Commercial taxpayers' trust ought to fall under the jurisdiction of the European Court of Justice - Trustworthiness of Commercial Taxpayers
In a recent turn of events, a watch trader has turned to the Federal Fiscal Court (BFH) in Munich, Germany, following an unsuccessful appeal at the Saxony Finance Court in Leipzig against a higher Value-Added Tax (VAT) assessment. The dispute centres around the question of good faith and due diligence in VAT procedures, a topic that has been under close examination by the European Court of Justice (ECJ).
Under the margin scheme, only the difference between the selling and purchase price of the watch is subject to VAT. However, during an audit, the tax office found that not all of these upstream suppliers were actually resellers, despite some stating in their invoices to the watch trader that they were resellers.
The ECJ has emphasised the strict assessment of good faith but has not yet explicitly ruled on the exact compatibility of additional VAT procedures with the principle of good faith for commercial taxpayers.

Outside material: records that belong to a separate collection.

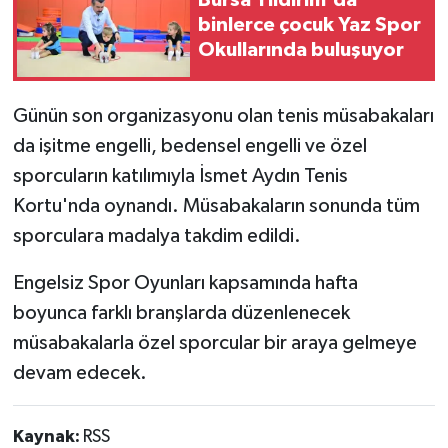
binlerce çocuk Yaz Spor
Okullarında buluşuyor
Günün son organizasyonu olan tenis müsabakaları
da işitme engelli, bedensel engelli ve özel
sporcuların katılımıyla İsmet Aydın Tenis
Kortu'nda oynandı. Müsabakaların sonunda tüm
sporculara madalya takdim edildi.
Engelsiz Spor Oyunları kapsamında hafta
boyunca farklı branşlarda düzenlenecek
müsabakalarla özel sporcular bir araya gelmeye
devam edecek.
Kaynak:
RSS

Nonetheless, the court's recent case law clarifies that taxpayers' good faith requires a high standard of due diligence to avoid VAT liability, particularly in cases involving fraud or irregularities.
In a case similar to the one at hand, the ECJ has stated that a seller acting in good faith (having exercised due care and diligence) may not be held liable for VAT if the buyer commits fraud, provided the seller had no knowledge or means to detect the fraud. This principle is crucial for the watch trader's argument that they had acted in good faith, trusting the statements of the upstream suppliers.
The BFH's question about referring to a separate procedure, such as an application for VAT remission, in the context of good faith remains under scrutiny. Pending or very recent ECJ judgments imply that good faith standards are becoming increasingly strict, requiring companies and managers to actively ensure compliance and avoid negligence.
The response from the ECJ could have significant implications for the entire VAT system, as the prevailing ECJ approach enforces that the good faith principle in VAT requires robust due diligence and may invalidate strict liability for VAT only if genuine good faith is demonstrable.
As of late July 2025, no definitive ruling specifically matching the BFH's question has been issued. However, the current jurisprudential trend favours a detailed, strict good faith assessment in VAT procedures.
Stay tuned for updates on this developing story as the ECJ continues to clarify the standards for good faith and due diligence in VAT procedures.
[1] Case C-262/14, Commission v Luxembourg, EU:C:2016:771 [2] Case C-379/18, Commission v Spain, EU:C:2020:750 [3] Case C-417/18, Commission v Greece, EU:C:2020:751 [4] Case C-67/20, Commission v Poland, EU:C:2021:516
- The watch trader's business operations revolve around the finance sector, as they are currently engaging with multiple courts over a Value-Added Tax (VAT) dispute that centers on the principle of good faith and due diligence in VAT procedures.
- The Court of Justice of the European Union (CJEU) has been consistently emphasizing the importance of strict good faith assessment in financial matters, particularly in the context of VAT, suggesting that companies and managers must actively ensure compliance to avoid any potential fines for non-compliance.